The exhibition borrows its title from a 1976 film-essay by French directors Jean-Luc Godard, Jean-Pierre Gorin, and Anne-Marie Miéville. Their film, Ici et ailleurs [Here and Elsewhere], was initially conceived as a pro-Palestinian documentary, but evolved into a complex reflection on the ethics of representation and the status of images as instruments of political consciousness. Taking inspiration from Godard, Gorin, and Miéville’s film—which has had a strong impact on an entire generation of artists in various Arab countries—“Here and Elsewhere” pays particular attention to the position and role of the artist in the face of historical events.
However, Massimiliano Gioni, the museum’s associate director, says that “There are artists looking at conflict and wars, but we did not want to restrict this to the Arab Spring…This is not a show in which the artists are forced to illustrate historic changes.”
….Artists such as Hrair Sarkissian, Lamia Joreige, and Hassan Sharif undertake experimental approaches to archival material, rewriting personal and collective traumas, and weaving fragments both real and imagined into their work. Sarkissian’s photos of public squares in Syrian cities depict sites similar to the one where, as a child, he witnessed a criminal execution one day in the early morning. Joreige undertakes an archaeology of Lebanon’s recent history in an ongoing work that presents a series of objects and individual testimonies that recall aspects of Lebanon’s various conflicts. Sharif, a pioneering conceptual artist in Dubai, works by accumulating surplus materials and found objects, but in contrast to the archaeological pursuits of other artists, his catalogues of manufactured goods reflect on globalized production and consumption. Ala Younis presents a visual essay, an exhibition within the exhibition, in which artworks, archival materials, and objects from popular culture are combined to analyze the representation of the Palestinian struggle within the historical context of Pan-Arabism.

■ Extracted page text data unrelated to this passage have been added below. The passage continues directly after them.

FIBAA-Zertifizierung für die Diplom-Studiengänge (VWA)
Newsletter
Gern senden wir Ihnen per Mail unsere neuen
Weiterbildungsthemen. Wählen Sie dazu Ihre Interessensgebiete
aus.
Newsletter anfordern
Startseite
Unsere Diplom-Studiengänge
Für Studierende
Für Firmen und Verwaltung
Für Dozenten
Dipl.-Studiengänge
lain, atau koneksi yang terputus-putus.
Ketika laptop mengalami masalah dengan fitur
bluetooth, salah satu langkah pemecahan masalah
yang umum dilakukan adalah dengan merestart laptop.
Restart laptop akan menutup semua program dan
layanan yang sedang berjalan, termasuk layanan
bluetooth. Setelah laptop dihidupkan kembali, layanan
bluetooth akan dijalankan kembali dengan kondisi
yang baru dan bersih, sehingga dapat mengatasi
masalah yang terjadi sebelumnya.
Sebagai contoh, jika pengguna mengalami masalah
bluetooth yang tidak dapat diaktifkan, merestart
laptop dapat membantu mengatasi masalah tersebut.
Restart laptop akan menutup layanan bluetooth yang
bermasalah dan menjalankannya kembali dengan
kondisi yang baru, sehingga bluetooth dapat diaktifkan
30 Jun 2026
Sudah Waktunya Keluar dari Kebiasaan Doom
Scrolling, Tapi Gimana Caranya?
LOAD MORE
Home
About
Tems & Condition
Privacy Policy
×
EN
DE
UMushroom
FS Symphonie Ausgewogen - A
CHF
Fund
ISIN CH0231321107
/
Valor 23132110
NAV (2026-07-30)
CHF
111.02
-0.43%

This focus on the issues around blurring the boundaries between reality, history and imagination reminds me of a panel discussion at the Tate from 2009, which examined “artists’ increasing involvement with the documentary form.” The artists who took part in that discussion were Jordanian Oraib Toukan and Lebanese Lamia Joreige. The latter is taking part in an artist talk in the Here and Elsewhere exhibition, on the first day, alongside Palestinian Khaled Jarrar* and the Charif Kiwan from the Syrian anonymous filmmaking collective Abounaddara.
As this article describes it “A sense of instability and transition pervades “Here and Elsewhere,”

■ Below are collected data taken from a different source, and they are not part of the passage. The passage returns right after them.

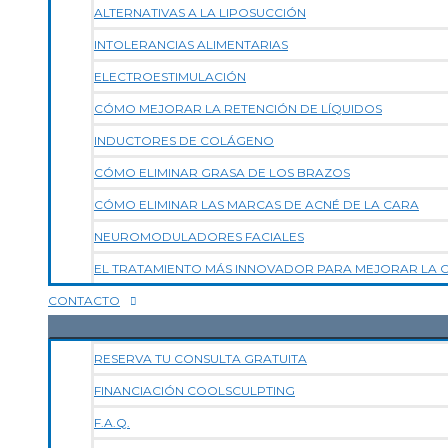
ALTERNATIVAS A LA LIPOSUCCIÓN
INTOLERANCIAS ALIMENTARIAS
ELECTROESTIMULACIÓN
CÓMO MEJORAR LA RETENCIÓN DE LÍQUIDOS
INDUCTORES DE COLÁGENO
CÓMO ELIMINAR GRASA DE LOS BRAZOS
CÓMO ELIMINAR LAS MARCAS DE ACNÉ DE LA CARA
NEUROMODULADORES FACIALES
EL TRATAMIENTO MÁS INNOVADOR PARA MEJORAR LA CA
CONTACTO
RESERVA TU CONSULTA GRATUITA
FINANCIACIÓN COOLSCULPTING
F.A.Q.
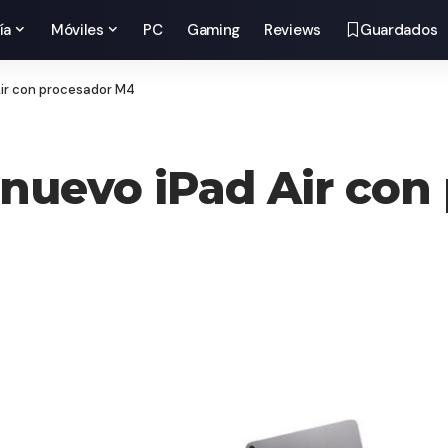
ía
Móviles
PC
Gaming
Reviews
Guardados
Air con procesador M4
 nuevo iPad Air co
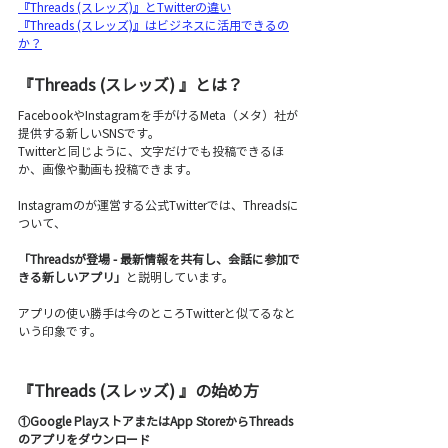
『Threads (スレッズ)』とTwitterの違い
『Threads (スレッズ)』はビジネスに活用できるの
か？
『Threads (スレッズ) 』とは？
FacebookやInstagramを手がけるMeta（メタ）社が
提供する新しいSNSです。
Twitterと同じように、文字だけでも投稿できるほ
か、画像や動画も投稿できます。
Instagramのが運営する公式Twitterでは、Threadsに
ついて、
「Threadsが登場 - 最新情報を共有し、会話に参加で
きる新しいアプリ」
と説明しています。
アプリの使い勝手は今のところTwitterと似てるなと
いう印象です。
『Threads (スレッズ) 』の始め方
①Google PlayストアまたはApp StoreからThreads
のアプリをダウンロード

Much of the feeling comes from the physical transformation of the region: Video footage by artist Ahmed Mater captures the demolition of old buildings in Saudi Arabia, and photographs by Fouad Elkoury show the remains of downtown Beirut at the end of the Lebanese civil war. Hassan Sharif’s bundled fabrics and cardboard point to the problem of rising consumerism and the growing manufacturing economy of the United Arab Emirates.
The complete list of participating artists can be found here.
*ETA: It seems Israel has barred Khaled Jarrar from travelling to the exhibition and took part via Skype.